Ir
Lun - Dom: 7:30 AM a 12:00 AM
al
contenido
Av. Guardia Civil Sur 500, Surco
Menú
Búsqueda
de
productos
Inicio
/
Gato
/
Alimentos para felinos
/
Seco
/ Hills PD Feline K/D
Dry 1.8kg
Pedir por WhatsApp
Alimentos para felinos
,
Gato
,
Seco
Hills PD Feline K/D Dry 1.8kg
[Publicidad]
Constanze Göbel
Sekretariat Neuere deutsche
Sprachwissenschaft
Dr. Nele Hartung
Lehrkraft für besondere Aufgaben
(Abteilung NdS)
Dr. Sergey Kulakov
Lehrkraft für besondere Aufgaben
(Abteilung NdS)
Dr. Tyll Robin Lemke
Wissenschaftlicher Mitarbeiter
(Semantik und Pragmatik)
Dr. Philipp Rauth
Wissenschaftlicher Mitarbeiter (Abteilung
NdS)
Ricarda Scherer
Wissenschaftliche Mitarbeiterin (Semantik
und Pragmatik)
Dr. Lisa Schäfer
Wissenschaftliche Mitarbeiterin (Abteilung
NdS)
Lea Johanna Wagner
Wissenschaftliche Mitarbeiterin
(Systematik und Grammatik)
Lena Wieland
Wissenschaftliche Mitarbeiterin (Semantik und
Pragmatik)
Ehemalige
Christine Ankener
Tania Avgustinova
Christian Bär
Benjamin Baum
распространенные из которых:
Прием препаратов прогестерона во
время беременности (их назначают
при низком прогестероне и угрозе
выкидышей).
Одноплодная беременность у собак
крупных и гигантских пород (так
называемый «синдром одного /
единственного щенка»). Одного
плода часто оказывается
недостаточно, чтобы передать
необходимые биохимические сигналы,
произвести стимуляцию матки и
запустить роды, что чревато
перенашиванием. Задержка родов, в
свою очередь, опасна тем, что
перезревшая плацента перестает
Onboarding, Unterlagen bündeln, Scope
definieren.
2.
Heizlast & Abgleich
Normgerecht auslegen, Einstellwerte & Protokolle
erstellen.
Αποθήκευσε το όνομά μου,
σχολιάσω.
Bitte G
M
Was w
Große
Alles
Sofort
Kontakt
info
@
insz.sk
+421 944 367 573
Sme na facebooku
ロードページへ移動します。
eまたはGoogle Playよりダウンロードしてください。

TASK TO CARRY OUT>
How many lines in the listing above contain "Feline"? Give only the number.

WRITTEN ANSWER>
2